How many lines of the listing below contain "produce"? State the number alone.

[INPUT DATA]
○ ○ ○
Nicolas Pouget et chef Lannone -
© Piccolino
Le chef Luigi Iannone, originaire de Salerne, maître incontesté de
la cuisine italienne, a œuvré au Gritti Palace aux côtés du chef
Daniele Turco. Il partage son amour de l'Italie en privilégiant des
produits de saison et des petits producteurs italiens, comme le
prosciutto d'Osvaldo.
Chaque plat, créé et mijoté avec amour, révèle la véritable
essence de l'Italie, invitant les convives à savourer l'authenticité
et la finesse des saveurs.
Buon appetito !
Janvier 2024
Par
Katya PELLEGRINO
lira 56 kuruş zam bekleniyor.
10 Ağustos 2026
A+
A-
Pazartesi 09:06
○ ○ ○
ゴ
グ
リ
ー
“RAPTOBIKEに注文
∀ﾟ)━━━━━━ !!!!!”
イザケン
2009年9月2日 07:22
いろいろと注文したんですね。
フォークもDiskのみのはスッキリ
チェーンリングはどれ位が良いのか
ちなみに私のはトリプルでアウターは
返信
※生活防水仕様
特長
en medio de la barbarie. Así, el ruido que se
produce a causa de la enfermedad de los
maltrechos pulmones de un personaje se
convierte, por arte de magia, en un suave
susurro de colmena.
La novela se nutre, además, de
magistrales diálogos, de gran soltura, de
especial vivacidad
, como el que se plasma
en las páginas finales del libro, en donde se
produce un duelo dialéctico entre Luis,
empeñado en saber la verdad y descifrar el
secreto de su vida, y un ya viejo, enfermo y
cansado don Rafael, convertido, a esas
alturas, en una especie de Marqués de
○ ○ ○
[SOLUTION FOR THIS PROBLEM]
2